I am hitting the streets myself to gather myself, wash my face and look for consolation. I would like to say the first bar I saw to relieve the pangs and say, “hey bartender, prepare me the hardest drink,” but the microscopic budget, which remains long from the planned interlaced, only allows me to pound in Kreuzberg. Fortunately, tea is served. After feeding my car, I call my friend who lost his camera in Istanbul and give it as a shame. There is also a detail that is forgotten like the cameraman is entrusted. In the streets I darken the air, I get 2 beers and I go to the hostel. Katrin comes to the table in front of the hostel at the table in the neighborhood. We are beginning to talk about what you did and what you did. I tell you what happened. She laughs and tells her that she lost her camera with a memory card on her return trip to Brazil for 3 months, the reason for being late. He talks about losing all the images of the Amazon villagers, the 3 months he has met with dozens of people passing through big cities. Obviously I have to admit, the pace is a little bit compared to the comparison.

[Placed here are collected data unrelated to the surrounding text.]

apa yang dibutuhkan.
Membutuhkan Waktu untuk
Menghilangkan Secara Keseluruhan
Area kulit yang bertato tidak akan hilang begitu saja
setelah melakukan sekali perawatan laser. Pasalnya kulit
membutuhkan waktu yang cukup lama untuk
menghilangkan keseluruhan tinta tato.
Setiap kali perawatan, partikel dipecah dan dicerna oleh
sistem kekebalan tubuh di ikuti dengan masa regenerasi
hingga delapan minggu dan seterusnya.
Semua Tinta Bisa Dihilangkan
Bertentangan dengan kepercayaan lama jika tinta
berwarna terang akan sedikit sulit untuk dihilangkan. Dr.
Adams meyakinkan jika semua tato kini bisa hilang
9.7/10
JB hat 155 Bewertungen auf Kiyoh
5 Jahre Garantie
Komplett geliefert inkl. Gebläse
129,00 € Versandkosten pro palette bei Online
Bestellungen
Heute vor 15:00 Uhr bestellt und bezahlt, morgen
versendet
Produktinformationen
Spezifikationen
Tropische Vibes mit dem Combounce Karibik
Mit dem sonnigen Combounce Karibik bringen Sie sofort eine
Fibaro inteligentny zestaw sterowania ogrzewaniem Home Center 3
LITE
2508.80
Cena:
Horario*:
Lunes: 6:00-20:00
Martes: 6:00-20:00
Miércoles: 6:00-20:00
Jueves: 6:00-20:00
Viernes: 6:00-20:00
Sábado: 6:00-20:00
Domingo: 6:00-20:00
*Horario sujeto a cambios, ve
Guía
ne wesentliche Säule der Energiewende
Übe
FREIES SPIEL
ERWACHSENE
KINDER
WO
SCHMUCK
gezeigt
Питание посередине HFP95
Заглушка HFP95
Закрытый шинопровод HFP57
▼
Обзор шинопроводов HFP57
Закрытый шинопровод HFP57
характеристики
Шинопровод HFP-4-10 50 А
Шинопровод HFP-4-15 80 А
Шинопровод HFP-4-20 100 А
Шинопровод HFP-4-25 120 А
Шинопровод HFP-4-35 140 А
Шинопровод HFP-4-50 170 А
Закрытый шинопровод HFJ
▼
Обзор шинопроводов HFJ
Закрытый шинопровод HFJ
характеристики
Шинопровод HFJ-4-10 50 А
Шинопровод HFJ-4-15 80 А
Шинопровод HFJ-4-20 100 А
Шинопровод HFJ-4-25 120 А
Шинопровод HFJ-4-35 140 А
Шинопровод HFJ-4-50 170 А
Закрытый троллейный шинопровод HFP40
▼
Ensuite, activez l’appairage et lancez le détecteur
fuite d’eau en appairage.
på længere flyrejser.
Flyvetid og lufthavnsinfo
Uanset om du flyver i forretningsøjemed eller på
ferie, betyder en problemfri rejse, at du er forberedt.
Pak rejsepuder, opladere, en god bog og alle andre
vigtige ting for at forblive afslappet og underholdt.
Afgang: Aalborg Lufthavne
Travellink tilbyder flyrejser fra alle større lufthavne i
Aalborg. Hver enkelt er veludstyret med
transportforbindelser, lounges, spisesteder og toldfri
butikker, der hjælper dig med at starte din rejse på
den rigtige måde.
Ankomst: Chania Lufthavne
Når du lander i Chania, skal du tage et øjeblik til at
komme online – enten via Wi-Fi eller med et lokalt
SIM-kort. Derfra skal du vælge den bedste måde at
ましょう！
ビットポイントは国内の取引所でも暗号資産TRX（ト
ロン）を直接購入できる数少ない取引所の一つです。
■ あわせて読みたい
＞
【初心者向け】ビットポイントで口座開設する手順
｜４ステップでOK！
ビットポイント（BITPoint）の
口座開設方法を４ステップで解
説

In the two cameras, when the few beers at hand are finished, we are starting to look for bars in the streets of Prenzlauerberg, which have not yet been subjected to hipster invasion, unaccustomed, occupied houses. We find a suitable bar and crash right away. The conversation that started with the cameras is darkening. Katrin tells a Turkish boyfriend that he has been together for a long time before going to Brazil, and he tells me about some of the movements that the Turks can not understand. Afterwards, he explains that he decided to pursue a postgraduate degree on the integration of immigrants in Germany simply because of his ex-boyfriend. We are debating the gaps in the integration policies of the Germans

From there he goes back and goes to Fatih Akin and his films. We are starting to talk about the Turkish community in Germany by giving examples from all filmography because it is one of our expertise areas. We start with the depiction of the immigrant world of short and painless. After agreeing how the Duvara Karşı is a tremendous work, the conversation then comes to Crossing the Bridge: The Sound of Istanbul. He explains that he has visited the whole Mediterranean and Aegean line with his old manuscript and even he saw Eskişehir, but he says that he dies to see Istanbul after the film. I’m telling you what I know from the movie musicians.
While chatting, we encounter a member who is living / working in the hostel and that I am a buddy that evening. He joins us. When the bar closes, 3 musketeers are sent to the hostel. The conversation is so beautiful that I’m not the man who weeps in front of the station that day. That night he was scolding, good people did not need to be born in the same place, speak the same language or even meet for a long time to lighten each other’s troubles; The common language of mankind is another.